* _Try it_: Among the lines of the listing below, count those with the string "برنامه". Give the number and no commentary.

* _Records for this exercise_:
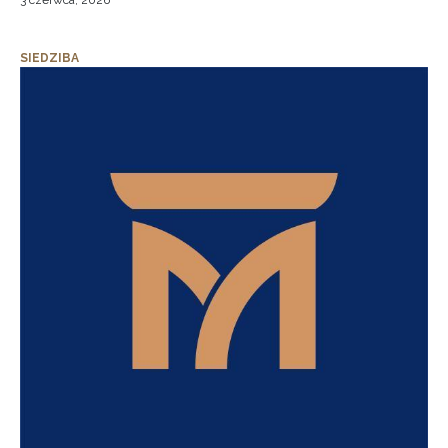
3 czerwca, 2026
SIEDZIBA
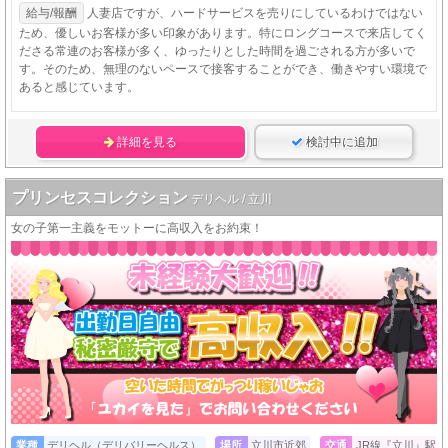
給与/報酬
人妻店ですが、ハードサービスを売りにしているわけではない
ため、優しいお客様が多い印象があります。特にロングコースで来店してく
ださる常連のお客様が多く、ゆったりとした時間を過ごされる方が多いで
す。そのため、無理のないペースで接客することができ、働きやすい環境で
あると感じています。
詳細を見る
検討中に追加
プリンセスコレクション
デリヘル / 立川
女の子第一主義をモットーに高収入をお約束！
業種
デリヘル（デリバリーヘルス）
場所
立川市近郊
交通
JR線『立川』駅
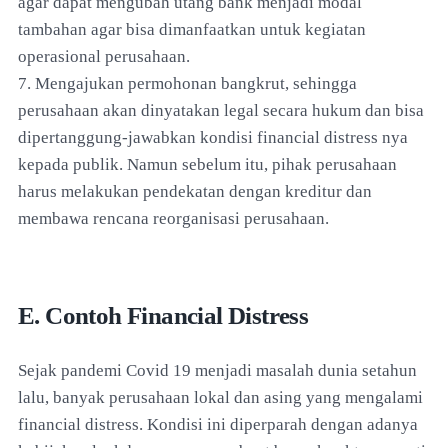
agar dapat mengubah utang bank menjadi modal
tambahan agar bisa dimanfaatkan untuk kegiatan
operasional perusahaan.
7. Mengajukan permohonan bangkrut, sehingga
perusahaan akan dinyatakan legal secara hukum dan bisa
dipertanggung-jawabkan kondisi financial distress nya
kepada publik. Namun sebelum itu, pihak perusahaan
harus melakukan pendekatan dengan kreditur dan
membawa rencana reorganisasi perusahaan.
E. Contoh Financial Distress
Sejak pandemi Covid 19 menjadi masalah dunia setahun
lalu, banyak perusahaan lokal dan asing yang mengalami
financial distress. Kondisi ini diperparah dengan adanya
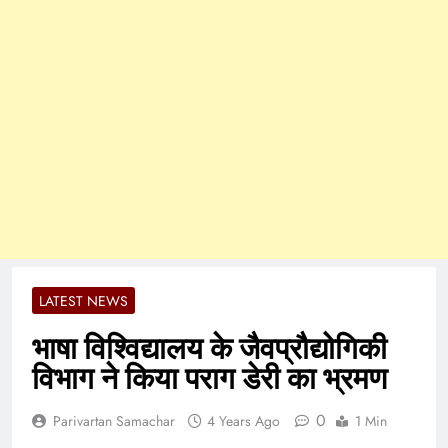
LATEST NEWS
भाषा विश्विद्यालय के जैवप्रौद्योगिकी
विभाग ने किया पराग डेरी का भ्रमण
0
Parivartan Samachar
4 Years Ago
1 Min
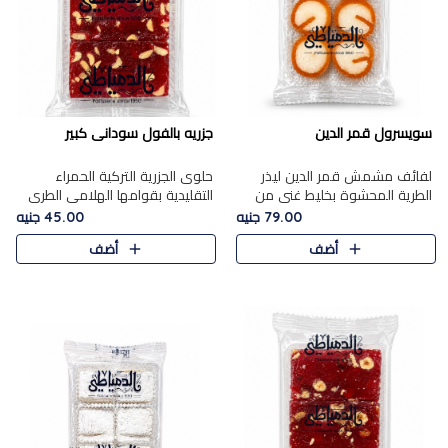
سويسرول قمر الدين
جزريه بالفول سودانى كبير
لفائف مشمش قمر الدين ليذر
حلوى الجزرية التركية الحمراء
الطرية المحشوة بخليط غني من
التقليدية بقوامها الهلامي الطري
جوز الهند الأبيض والمكسرات
ولونها الأحمر المميز، محشوة
79.00 جنيه
45.00 جنيه
الفاخرة، يقدم المذاق الحلو
بسخاء بالفول السوداني المحمص
أضف
أضف
الطبيعي لقمر الدين و تجمع بين
لتمنحك توازنًا رائعًا ..
حل..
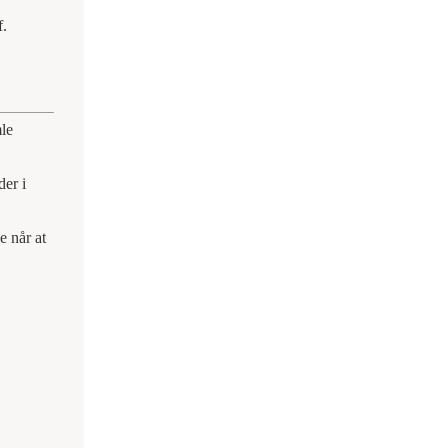
f.
mle
der i
e når at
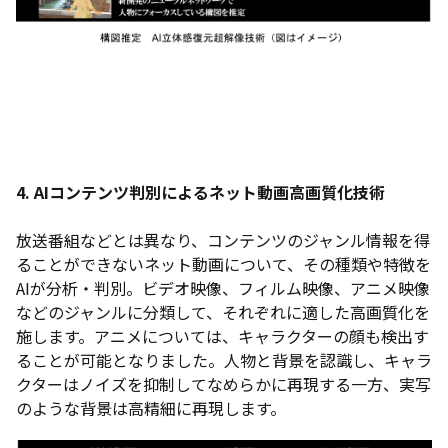
4. AI
コンテンツ判別によるネット動画高画質化技術
放送番組などとは異なり、コンテンツのジャンル情報を得
ることができないネット動画について、その種類や特徴を
AIが分析・判別。ビデオ映像、フィルム映像、アニメ映像
などのジャンルに分類して、それぞれに適した高画質化を
施します。アニメについては、キャラクターの顔も検出す
ることが可能となりました。人物と背景を認識し、キャラ
クターはノイズを抑制してなめらかに再現する一方、実写
のような背景は高精細に再現します。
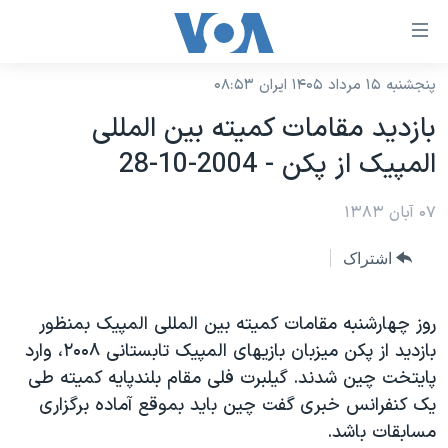
ینکهای
ابل
سترسی
پنجشنبه ۱۵ مرداد ۱۴۰۵ ایران ۰۸:۵۳
خانه
هش
بازديد مقامات کميته بين المللی
نسخه سبک وب‌سایت
ه
المپيک از پکن - 2004-10-28
حتوای
موضوع ها
صلی
۰۷ آبان ۱۳۸۳
برنامه های تلویزیونی
ایران
هش
جدول برنامه ها
ه
آمریکا
اشتراک
فحه
صفحه‌های ویژه
جهان
صلی
فرکانس‌های صدای آمریکا
روز چهارشنبه مقامات کميته بين المللی المپيک بمنظور
ورزشی
جام جهانی ۲۰۲۶
هش
بازديد از پکن ميزبان بازيهای المپيک تابستانی ۲۰۰۸، وارد
پخش رادیویی
ه
گزیده‌ها
عملیات خشم حماسی
پايتخت چين شدند. گيلبرت فلی مقام بلندپايه کميته طی
ستجو
۲۵۰سالگی آمریکا
ویژه برنامه‌ها
يک کنفرانس خبری گفت چين بايد بموقع آماده برگزاری
یادگیری زبان انگلیسی
مسابقات باشد.
ویدیوها
بایگانی برنامه‌های تلویزیونی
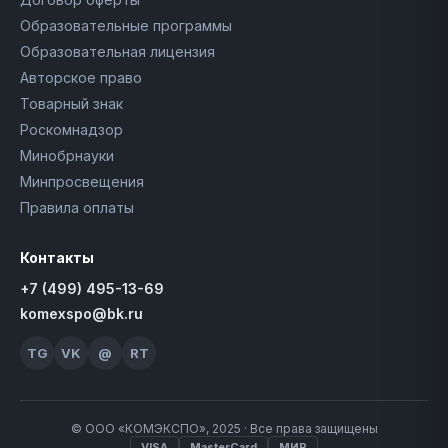
Образовательные программы
Образовательная лицензия
Авторское право
Товарный знак
Роскомнадзор
Минобрнауки
Минпросвещения
Правила оплаты
Контакты
+7 (499) 495-13-69
komexspo@bk.ru
TG
VK
@
RT
© ООО «КОМЭКСПО», 2025 · Все права защищены
VISA
MasterCard
МИР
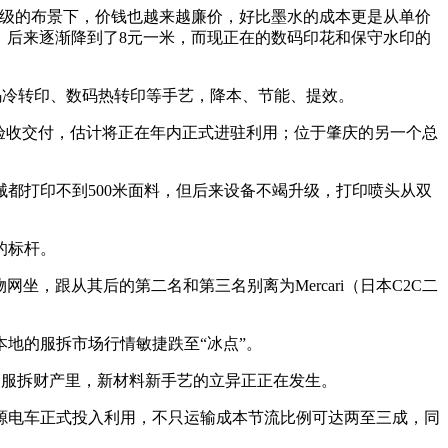
级的布景下，价钱也越来越廉价，好比墨水的成本更是从单价
一米，后来逐渐降到了8元一米，而现正在的数码印花和保守水印的
数码冷转印、数码热转印等手艺，降本、节能、提效。
验收交付，估计将正在年内正式进驻利用；位于肇庆的另一个总
都打印不到500米面料，但后来设备不竭升级，打印喷头从双
的标杆。
网坐，跟从其后的第二名和第三名别离为Mercari（日本C2C二
地的服拆市场行情敏捷跌至“冰点”。
范的服拆财产里，新材料新手艺的立异正正在发生。
新能源电车正式投入利用，不只运输成本节流比例可达两至三成，同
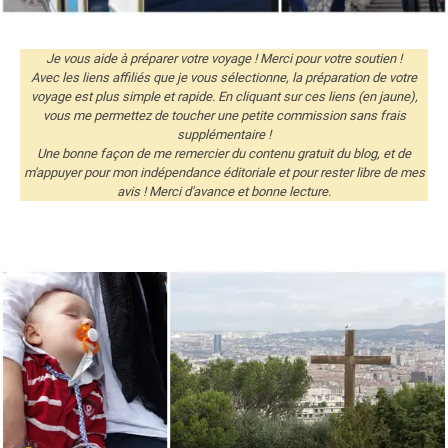
Je vous aide à préparer votre voyage ! Merci pour votre soutien !
Avec les liens affiliés que je vous sélectionne, la préparation de votre
voyage est plus simple et rapide. En cliquant sur ces liens (en jaune),
vous me permettez de toucher une petite commission sans frais
supplémentaire !
Une bonne façon de me remercier du contenu gratuit du blog, et de
m'appuyer pour mon indépendance éditoriale et pour rester libre de mes
avis ! Merci d'avance et bonne lecture.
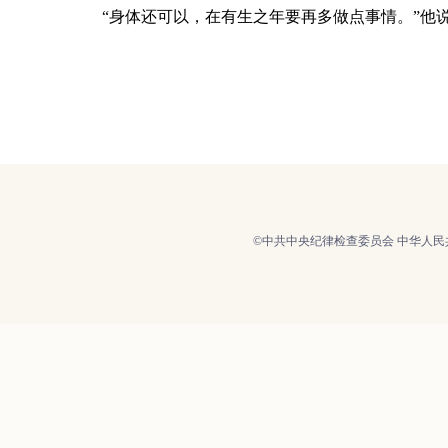
“身体还可以，在有生之年要再多做点事情。”他说
©中共中央纪律检查委员会 中华人民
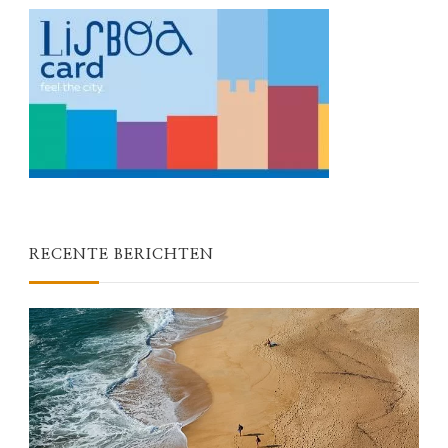
RECENTE BERICHTEN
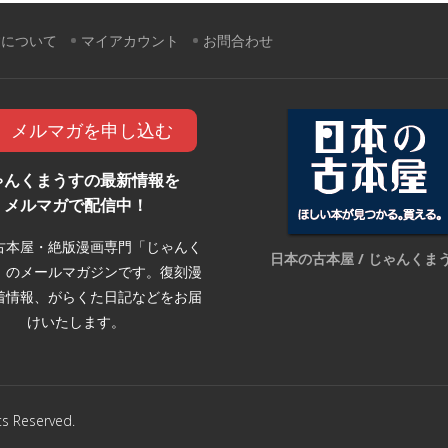
すについて
マイアカウント
お問合わせ
メルマガを申し込む
ゃんくまうすの最新情報を
メルマガで配信中！
古本屋・絶版漫画専門「じゃんく
日本の古本屋 / じゃんくま
」のメールマガジンです。復刻漫
着情報、がらくた日記などをお届
けいたします。
Reserved.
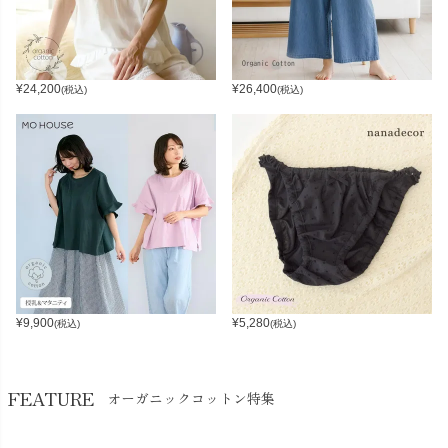
¥
24,200
¥
26,400
(税込)
(税込)
¥
9,900
¥
5,280
(税込)
(税込)
FEATURE
オーガニックコットン特集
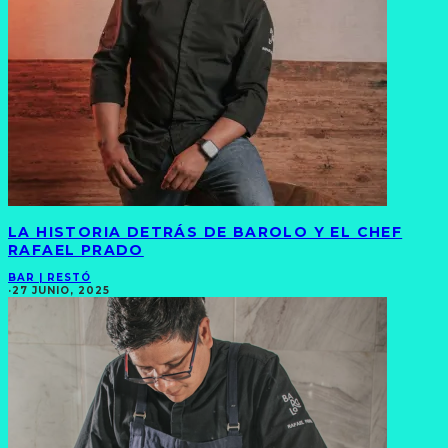
LA HISTORIA DETRÁS DE BAROLO Y EL CHEF
RAFAEL PRADO
BAR | RESTÓ
·
27 JUNIO, 2025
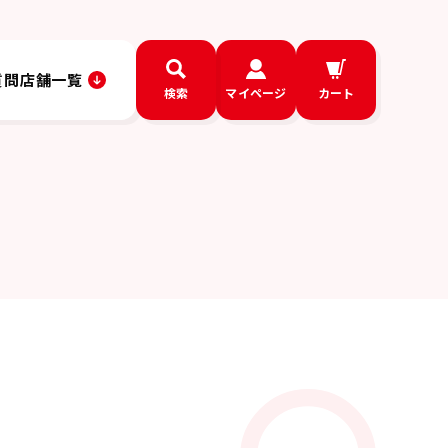
質問
店舗一覧
検索
マイページ
カート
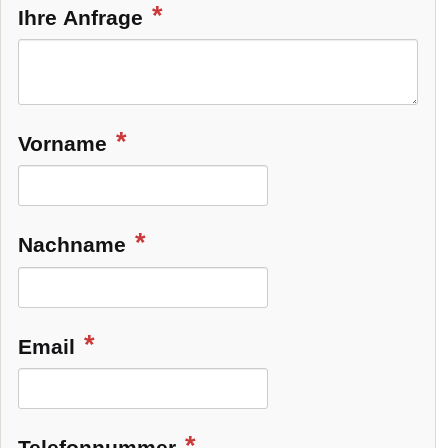
Ihre Anfrage
Vorname
Nachname
Email
Telefonnummer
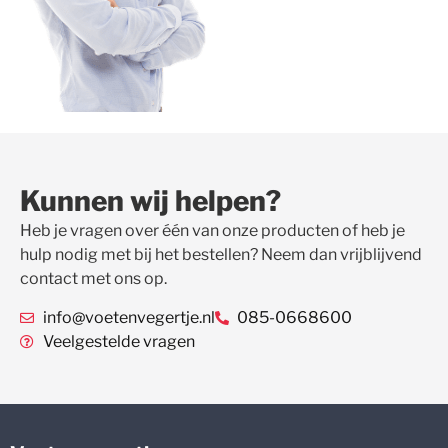
Kunnen wij helpen?
Heb je vragen over één van onze producten of heb je
hulp nodig met bij het bestellen? Neem dan vrijblijvend
contact met ons op.
info@voetenvegertje.nl
085-0668600
Veelgestelde vragen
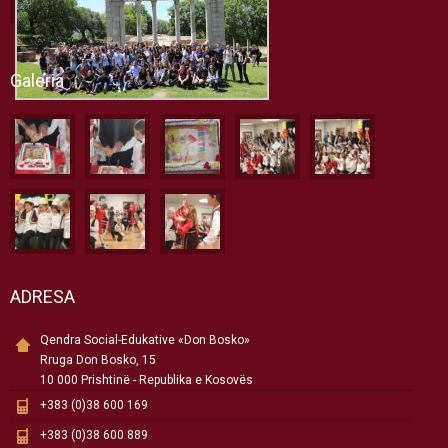
Galeria
ADRESA
Qendra Social-Edukative «Don Bosko»
Rruga Don Bosko, 15
10 000 Prishtinë - Republika e Kosovës
+383 (0)38 600 169
+383 (0)38 600 889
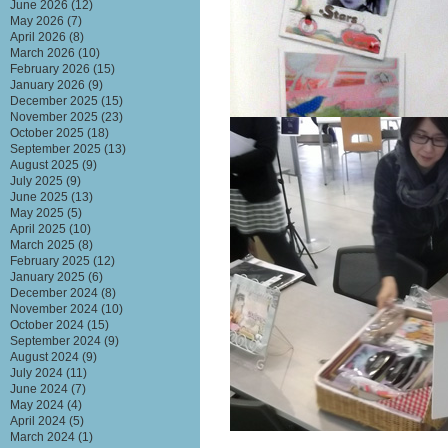
June 2026
(12)
May 2026
(7)
April 2026
(8)
March 2026
(10)
February 2026
(15)
January 2026
(9)
December 2025
(15)
November 2025
(23)
October 2025
(18)
September 2025
(13)
August 2025
(9)
July 2025
(9)
June 2025
(13)
May 2025
(5)
April 2025
(10)
March 2025
(8)
February 2025
(12)
January 2025
(6)
December 2024
(8)
November 2024
(10)
October 2024
(15)
September 2024
(9)
August 2024
(9)
July 2024
(11)
June 2024
(7)
May 2024
(4)
April 2024
(5)
March 2024
(1)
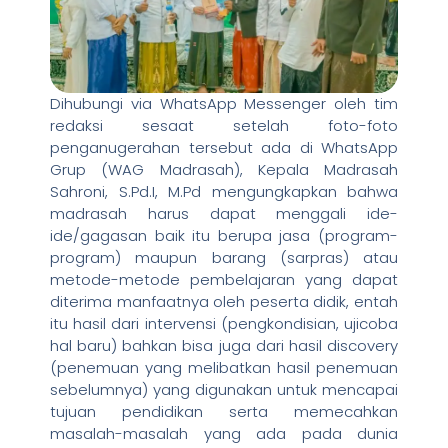
Dihubungi via WhatsApp Messenger oleh tim
redaksi sesaat setelah foto-foto
penganugerahan tersebut ada di WhatsApp
Grup (WAG Madrasah), Kepala Madrasah
Sahroni, S.Pd.I, M.Pd mengungkapkan bahwa
madrasah harus dapat menggali ide-
ide/gagasan baik itu berupa jasa (program-
program) maupun barang (sarpras) atau
metode-metode pembelajaran yang dapat
diterima manfaatnya oleh peserta didik, entah
itu hasil dari intervensi (pengkondisian, ujicoba
hal baru) bahkan bisa juga dari hasil discovery
(penemuan yang melibatkan hasil penemuan
sebelumnya) yang digunakan untuk mencapai
tujuan pendidikan serta memecahkan
masalah-masalah yang ada pada dunia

* _Answer for this exercise_: 4